- _What this task involves_
Write down the listing again exactly as it appears below, without its pictures.

START The input

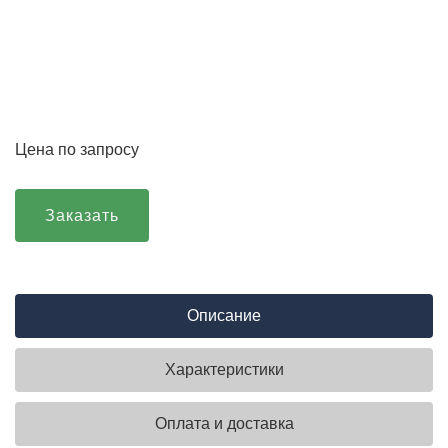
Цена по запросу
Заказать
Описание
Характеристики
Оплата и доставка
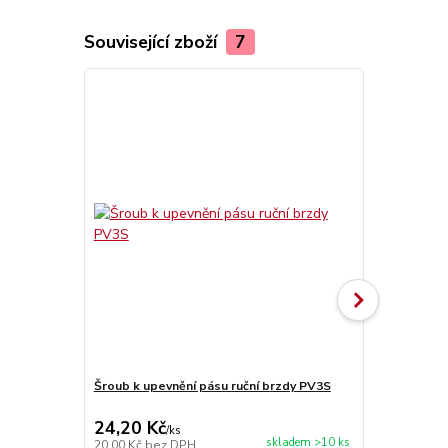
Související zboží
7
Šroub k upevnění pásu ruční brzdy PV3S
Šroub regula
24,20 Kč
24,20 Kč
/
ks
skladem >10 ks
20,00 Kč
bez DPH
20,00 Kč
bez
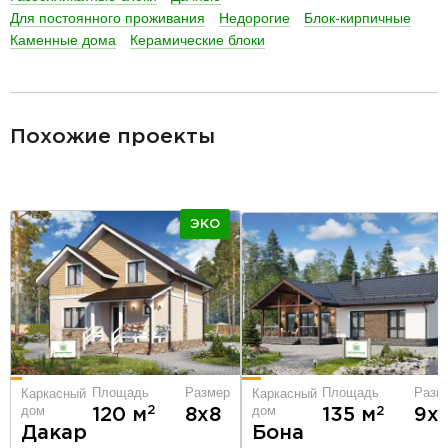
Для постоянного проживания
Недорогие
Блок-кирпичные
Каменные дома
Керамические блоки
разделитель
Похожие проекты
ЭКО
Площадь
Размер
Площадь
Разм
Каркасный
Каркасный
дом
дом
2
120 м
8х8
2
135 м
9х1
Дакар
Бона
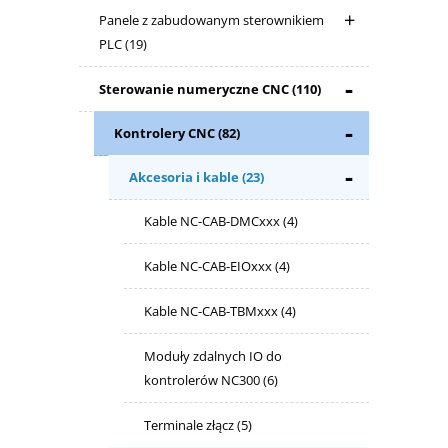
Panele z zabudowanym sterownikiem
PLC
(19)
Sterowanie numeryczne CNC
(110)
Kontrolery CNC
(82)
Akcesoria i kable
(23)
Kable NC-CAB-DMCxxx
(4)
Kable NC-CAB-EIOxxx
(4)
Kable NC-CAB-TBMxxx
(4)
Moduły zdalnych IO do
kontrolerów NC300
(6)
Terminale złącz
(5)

END The input

- _Result below_
Цена по запросу
Заказать
Описание
Характеристики
Оплата и доставка
Související zboží
7
Šroub k upevnění pásu ruční brzdy PV3S
Šroub regula
24,20 Kč
24,20 Kč
/
ks
skladem >10 ks
20,00 Kč
bez DPH
20,00 Kč
bez
Для постоянного проживания
Недорогие
Блок-кирпичные
Каменные дома
Керамические блоки
разделитель
Похожие проекты
ЭКО
Площадь
Размер
Площадь
Разм
Каркасный
Каркасный
дом
дом
2
120 м
8х8
2
135 м
9х1
Дакар
Бона
Panele z zabudowanym sterownikiem
PLC
(19)
Sterowanie numeryczne CNC
(110)
Kontrolery CNC
(82)
Akcesoria i kable
(23)
Kable NC-CAB-DMCxxx
(4)
Kable NC-CAB-EIOxxx
(4)
Kable NC-CAB-TBMxxx
(4)
Moduły zdalnych IO do
kontrolerów NC300
(6)
Terminale złącz
(5)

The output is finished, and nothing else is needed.